--- Information given ---
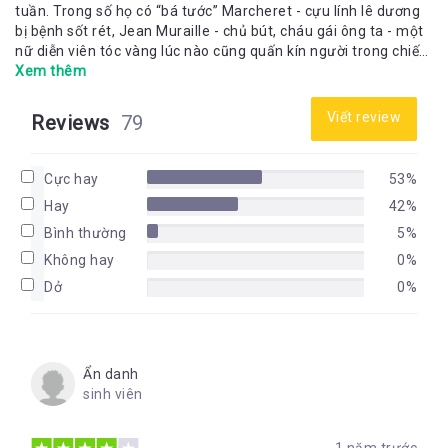
tuần. Trong số họ có “bá tước” Marcheret - cựu lính lê dương
bị bệnh sốt rét, Jean Muraille - chủ bút, cháu gái ông ta - một
nữ diễn viên tóc vàng lúc nào cũng quấn kín người trong chiếc
áo choàng lông thú… Cuối cùng, là cha của người kể chuyện,
Xem thêm
người tự xưng là “nam tước” Deyckecaire. Người kể chuyện
xâm nhập cái giới ám muội ấy, với hy vọng tiếp cận cha mình.
Viết review
Reviews
79
Chính xác thì ông là ai? Buôn lậu chợ đen? Một người Do Thái
bị săn đuổi? Tại sao ông lại ở cùng với những người kia? Cho
đến tận cuối câu chuyện, người kể chuyện sẽ đuổi theo người
Cực hay
53%
cha mờ mịt ấy. Đầy âu yếm. Như muốn hòa vào với cha mình
Hay
42%
và chịu trách nhiệm về một quá khứ biến động cũng chính là
nơi ông xuất thân.
Bình thường
5%
Không hay
0%
Dở
0%
Ẩn danh
sinh viên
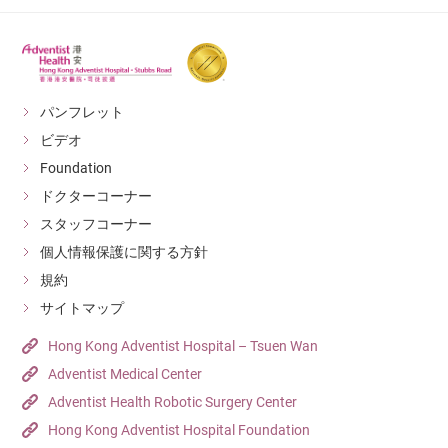
パンフレット
ビデオ
Foundation
ドクターコーナー
スタッフコーナー
個人情報保護に関する方針
規約
サイトマップ
Hong Kong Adventist Hospital – Tsuen Wan
Adventist Medical Center
Adventist Health Robotic Surgery Center
Hong Kong Adventist Hospital Foundation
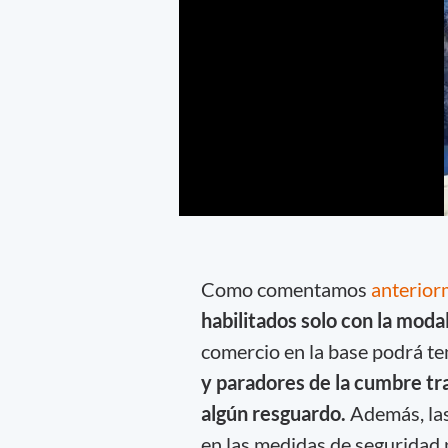
Como comentamos
anterior
habilitados solo con la moda
comercio en la base podrá te
y paradores de la cumbre tr
algún resguardo.
Además, las
en las medidas de seguridad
---
Tally the lines of the data that contain the string "mình" and report the total alone.

_Response to the exercise_:
2